◆ GOAL OF THE EXERCISE ◆
When the word "Answering" appears in a line of the data below, list that line.

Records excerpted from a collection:
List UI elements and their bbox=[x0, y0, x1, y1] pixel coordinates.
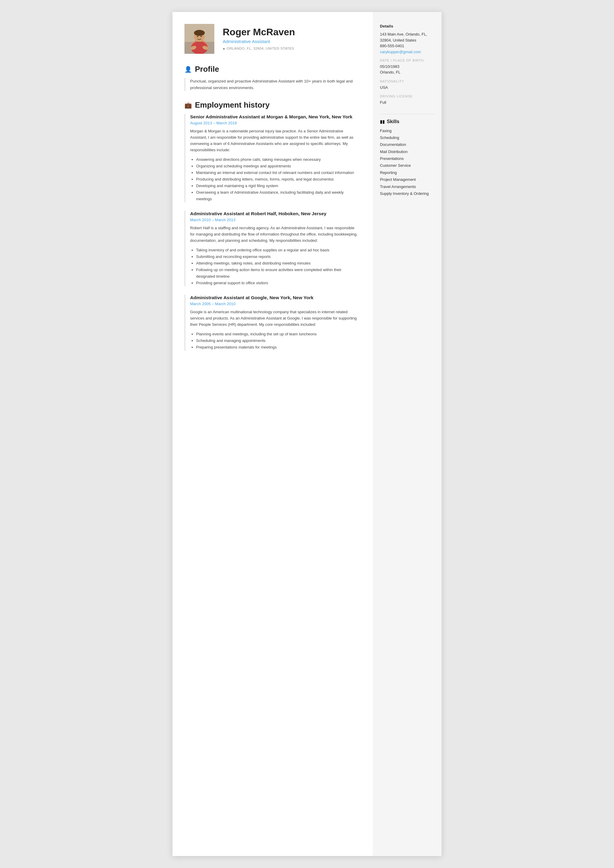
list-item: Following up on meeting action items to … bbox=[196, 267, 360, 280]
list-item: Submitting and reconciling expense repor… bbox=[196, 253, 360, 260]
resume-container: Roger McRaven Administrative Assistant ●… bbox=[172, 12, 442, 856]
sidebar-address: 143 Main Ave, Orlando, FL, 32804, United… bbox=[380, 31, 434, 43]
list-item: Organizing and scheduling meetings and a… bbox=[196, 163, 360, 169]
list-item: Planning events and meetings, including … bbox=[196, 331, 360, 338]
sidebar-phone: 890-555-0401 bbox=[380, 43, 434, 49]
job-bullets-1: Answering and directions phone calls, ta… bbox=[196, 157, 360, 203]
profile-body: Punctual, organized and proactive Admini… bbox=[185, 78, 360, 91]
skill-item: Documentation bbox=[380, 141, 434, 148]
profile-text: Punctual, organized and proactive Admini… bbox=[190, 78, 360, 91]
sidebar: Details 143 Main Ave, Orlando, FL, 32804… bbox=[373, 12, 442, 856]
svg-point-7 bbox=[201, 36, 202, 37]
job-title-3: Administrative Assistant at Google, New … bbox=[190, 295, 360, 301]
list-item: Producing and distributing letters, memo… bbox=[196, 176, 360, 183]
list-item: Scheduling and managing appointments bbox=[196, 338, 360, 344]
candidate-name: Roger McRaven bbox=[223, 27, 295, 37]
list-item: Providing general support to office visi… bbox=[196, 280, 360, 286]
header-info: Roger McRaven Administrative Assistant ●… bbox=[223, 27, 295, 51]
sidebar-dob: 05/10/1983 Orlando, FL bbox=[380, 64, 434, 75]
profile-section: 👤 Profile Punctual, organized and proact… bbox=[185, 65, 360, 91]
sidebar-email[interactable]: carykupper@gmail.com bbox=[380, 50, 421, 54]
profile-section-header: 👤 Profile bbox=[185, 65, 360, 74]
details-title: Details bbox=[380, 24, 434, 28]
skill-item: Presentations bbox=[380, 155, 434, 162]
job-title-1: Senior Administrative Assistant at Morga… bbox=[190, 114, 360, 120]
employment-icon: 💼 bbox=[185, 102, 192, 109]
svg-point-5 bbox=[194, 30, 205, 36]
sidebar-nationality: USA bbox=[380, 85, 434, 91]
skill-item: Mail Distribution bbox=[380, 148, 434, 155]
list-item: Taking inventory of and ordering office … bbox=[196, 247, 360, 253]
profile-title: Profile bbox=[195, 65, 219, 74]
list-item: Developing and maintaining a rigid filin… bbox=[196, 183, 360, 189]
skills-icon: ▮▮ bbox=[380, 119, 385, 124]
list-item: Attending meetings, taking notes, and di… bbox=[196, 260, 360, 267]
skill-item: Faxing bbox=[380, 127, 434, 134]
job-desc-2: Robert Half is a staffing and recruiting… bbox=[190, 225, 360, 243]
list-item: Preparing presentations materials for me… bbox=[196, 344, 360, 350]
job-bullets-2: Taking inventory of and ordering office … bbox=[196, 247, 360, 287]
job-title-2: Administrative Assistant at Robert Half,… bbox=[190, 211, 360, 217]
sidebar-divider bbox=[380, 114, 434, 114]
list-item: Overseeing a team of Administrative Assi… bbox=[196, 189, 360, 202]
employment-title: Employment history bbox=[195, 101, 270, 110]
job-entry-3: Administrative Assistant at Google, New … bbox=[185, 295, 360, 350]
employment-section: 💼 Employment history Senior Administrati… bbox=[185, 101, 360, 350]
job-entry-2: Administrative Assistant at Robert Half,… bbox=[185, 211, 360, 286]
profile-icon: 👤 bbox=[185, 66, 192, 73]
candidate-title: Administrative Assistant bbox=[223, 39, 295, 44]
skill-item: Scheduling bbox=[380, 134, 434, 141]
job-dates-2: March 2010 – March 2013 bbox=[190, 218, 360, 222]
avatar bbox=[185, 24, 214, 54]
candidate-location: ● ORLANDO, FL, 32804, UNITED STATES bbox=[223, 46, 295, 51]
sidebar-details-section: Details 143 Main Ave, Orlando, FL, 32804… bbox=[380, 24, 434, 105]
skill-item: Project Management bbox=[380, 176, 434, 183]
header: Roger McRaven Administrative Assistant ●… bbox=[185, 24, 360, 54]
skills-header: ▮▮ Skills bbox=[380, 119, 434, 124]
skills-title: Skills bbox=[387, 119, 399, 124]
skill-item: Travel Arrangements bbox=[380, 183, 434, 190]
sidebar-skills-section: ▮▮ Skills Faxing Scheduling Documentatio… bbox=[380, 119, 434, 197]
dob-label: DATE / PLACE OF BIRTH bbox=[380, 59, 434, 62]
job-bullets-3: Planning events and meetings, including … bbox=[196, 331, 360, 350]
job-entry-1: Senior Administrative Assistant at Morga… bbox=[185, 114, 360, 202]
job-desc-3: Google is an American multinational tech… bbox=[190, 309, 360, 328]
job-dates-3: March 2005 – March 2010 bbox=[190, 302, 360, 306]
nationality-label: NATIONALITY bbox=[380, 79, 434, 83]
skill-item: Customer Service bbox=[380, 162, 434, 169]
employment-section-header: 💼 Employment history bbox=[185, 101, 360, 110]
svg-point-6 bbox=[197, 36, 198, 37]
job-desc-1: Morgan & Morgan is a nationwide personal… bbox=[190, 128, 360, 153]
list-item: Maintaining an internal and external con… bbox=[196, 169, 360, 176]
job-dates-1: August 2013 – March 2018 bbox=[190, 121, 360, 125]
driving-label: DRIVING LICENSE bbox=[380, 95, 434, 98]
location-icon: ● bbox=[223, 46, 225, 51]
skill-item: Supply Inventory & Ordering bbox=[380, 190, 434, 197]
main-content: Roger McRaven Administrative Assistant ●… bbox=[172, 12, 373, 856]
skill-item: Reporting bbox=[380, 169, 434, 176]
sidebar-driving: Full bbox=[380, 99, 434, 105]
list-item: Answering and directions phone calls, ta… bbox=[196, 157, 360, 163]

◆ OUTPUT FOR THIS TASK ◆
job-bullets-1: Answering and directions phone calls, ta… bbox=[196, 157, 360, 203]
list-item: Answering and directions phone calls, ta… bbox=[196, 157, 360, 163]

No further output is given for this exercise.